06 March, 2017
Courtesy of the AFR
State and federal governments should fast-track regulatory approvals of new interconnectors between states to help alleviate power supply issues and to help fix the problems caused by the high uptake of renewables like wind and solar, says NSW transmission company TransGrid.
While others claim interconnectors are too expensive and may be obsolete by the time they are built, TransGrid chief executive Paul Italiano said interconnectors were the best way to resolve power supply issues in SA.
He said state and federal governments needed to cut red tape over regulatory approval for interconnectors to ensure they did not take five or seven years to get built.
“It takes a very long time to get approval and it’s very complex to run and it’s often subject to challenge in the courts,” Mr Italiano said in an interview with The Australian Financial Review.
“When people say it will take five to seven years, that’s not construction time. Once we have approvals we can build in 18 months.”
New reports by Deloitte and FTI Consulting, commissioned by TransGrid, showed a new interconnector between SA and NSW would boost competition and provide significant economic benefits including reducing power costs.
Economic modelling by FTI Consulting showed a new interconnector – which is expected to cost between $500 million to $700 million – would deliver benefits to SA of at least $405 million between 2021 and 2035.
It found importing lower cost electricity from other parts of the NEM would help lower SA’s energy prices which would then be passed onto retailers to consumers.
The FTI Consulting modelling also found a new interconnector between SA and NSW would also open up development opportunities in the south-west of NSW which is hoping to set itself up as a hub for new wind and solar projects.
SA network company Electranet has submitted a proposal to the Australian Energy Regulator for a new interconnector to help ease supply issues following three major blackouts in the past six months. TransGrid is one of the front-runners to build the new interconnector if given the green light by the regulator.
The new interconnector would be a regulated asset, meaning the costs of construction would be passed onto retailers and then consumers.
There are currently six interconnectors in the NEM, including two between SA and Victoria, two between NSW and Victoria and two between Queensland and NSW.
But not all of those in the energy sector are a big fan of interconnectors. EnergyAustralia managing director Catherine Tanna said there was a risk with interconnectors of simply moving problems from one jurisdiction to another.
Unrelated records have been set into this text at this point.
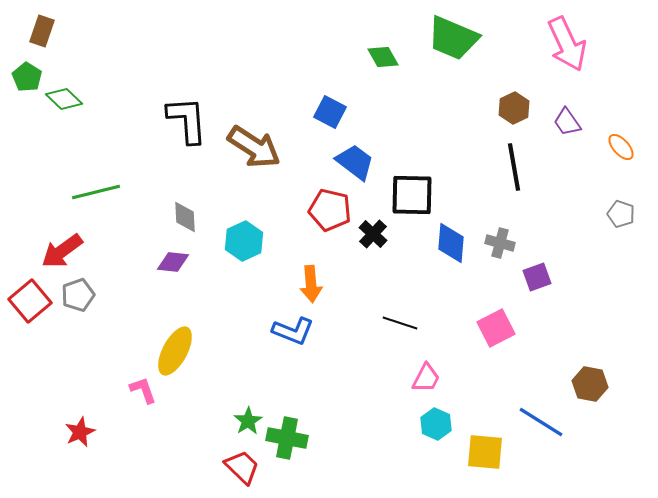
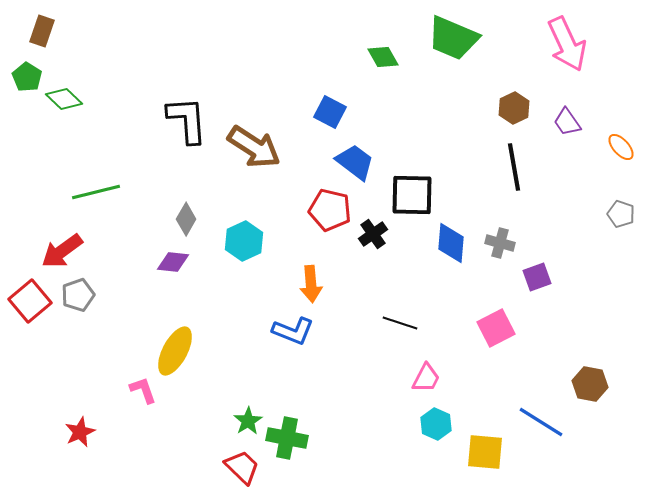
gray diamond at (185, 217): moved 1 px right, 2 px down; rotated 32 degrees clockwise
black cross at (373, 234): rotated 12 degrees clockwise
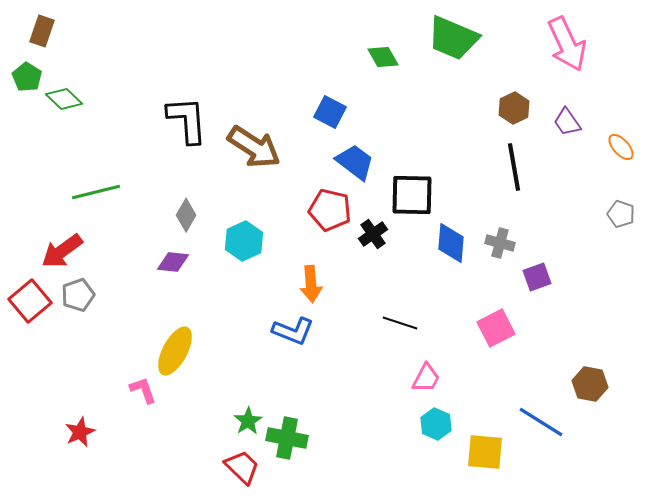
gray diamond at (186, 219): moved 4 px up
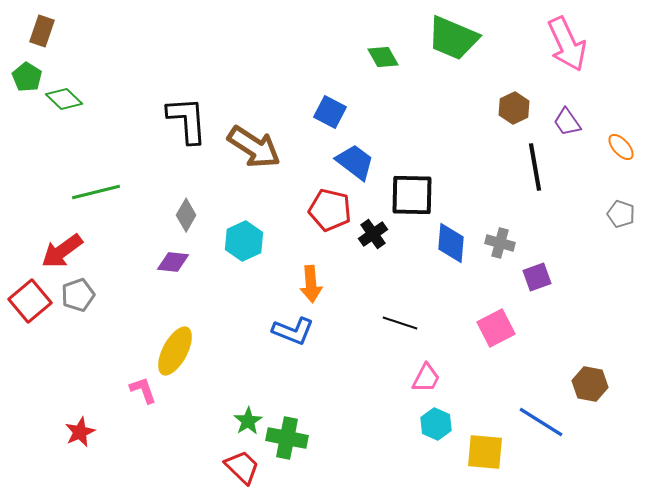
black line at (514, 167): moved 21 px right
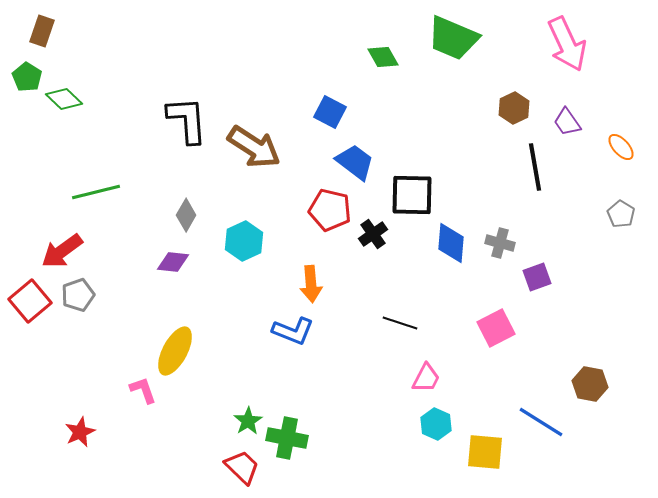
gray pentagon at (621, 214): rotated 12 degrees clockwise
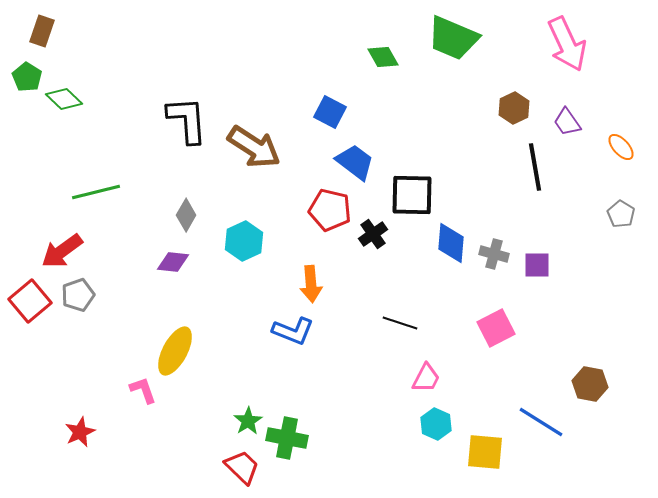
gray cross at (500, 243): moved 6 px left, 11 px down
purple square at (537, 277): moved 12 px up; rotated 20 degrees clockwise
“It comes down to affordability – who is going to pay for it?” she said. “There is a risk you are shifting the problem from one geography to another geography. What are you solving when you’re building that new interconnector.”
No silver bullet
The Energy Users Association of Australia also warned that interconnectors should not be seen as the silver bullet for current problems in the energy sector.
“There are good reasons to believe that greater interconnection between states will improve energy security. For example, there are many cases where generation sits idle in one jurisdiction while another is suffering from a supply shortage,” it said in its submission to the Finkel review.
“While we do not disagree with this sentiment, greater interconnection must not be seen as a panacea and pursued without careful consideration of all available energy security options and their impacts, both negative and positive.”
Meanwhile, the Australian Energy Market Operator said there would be a planned outage on a transmission line in Victoria for routine maintenance on Wednesday and Thursday. The work was due to be carried out last weekend but was delayed after a fire at Torrens Island power station in SA.